-- Opening Marker --
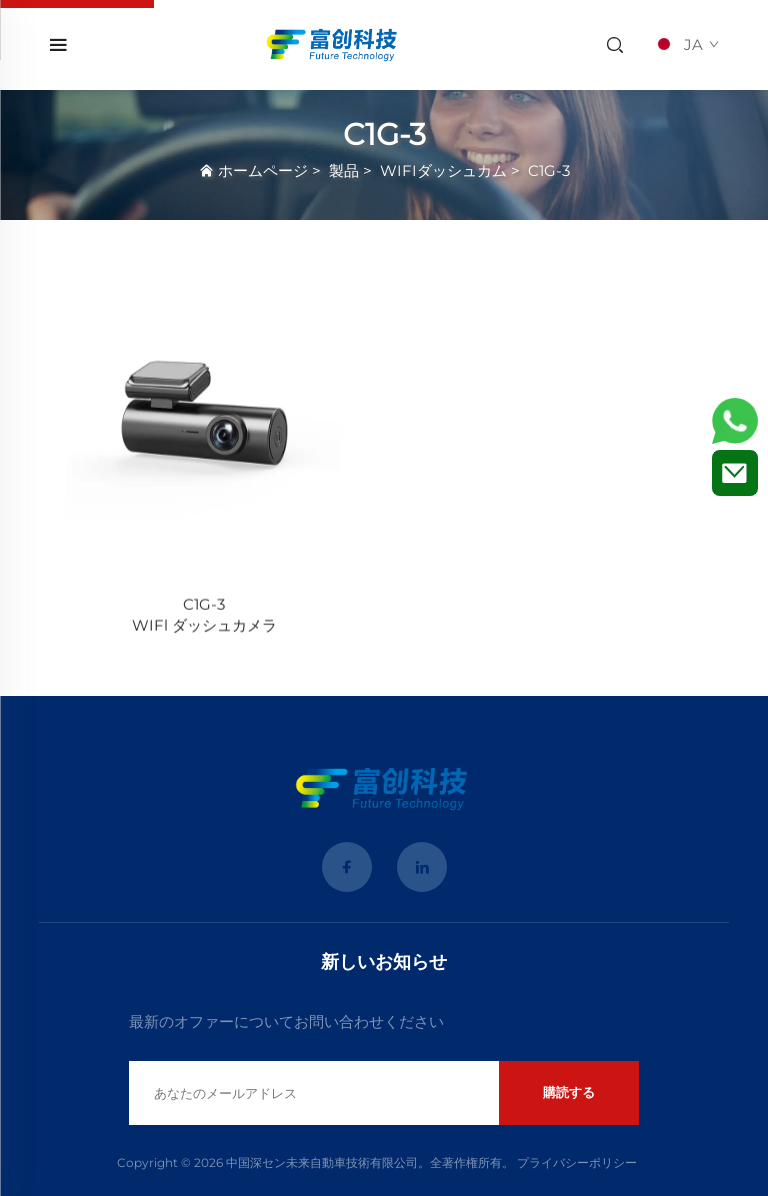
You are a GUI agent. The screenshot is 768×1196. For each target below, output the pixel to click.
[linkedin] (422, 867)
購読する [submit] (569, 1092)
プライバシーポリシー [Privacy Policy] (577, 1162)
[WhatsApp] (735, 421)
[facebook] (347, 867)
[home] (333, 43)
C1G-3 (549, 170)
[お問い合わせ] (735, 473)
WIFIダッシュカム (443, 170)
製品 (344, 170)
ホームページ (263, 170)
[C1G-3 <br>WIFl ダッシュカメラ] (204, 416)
-- Closing Marker --
> [EXERCISE DESCRIPTION]:
In the copy, omit the pictures and reproduce every entry exactly.

> [YOUR RESPONSE]:
You are a GUI agent. The screenshot is 768×1196. For each target below, output the pixel to click.
[linkedin] (422, 867)
購読する [submit] (569, 1092)
プライバシーポリシー [Privacy Policy] (577, 1162)
[WhatsApp] (735, 421)
[facebook] (347, 867)
[home] (333, 43)
C1G-3 (549, 170)
[お問い合わせ] (735, 473)
WIFIダッシュカム (443, 170)
製品 (344, 170)
ホームページ (263, 170)
[C1G-3 <br>WIFl ダッシュカメラ] (204, 416)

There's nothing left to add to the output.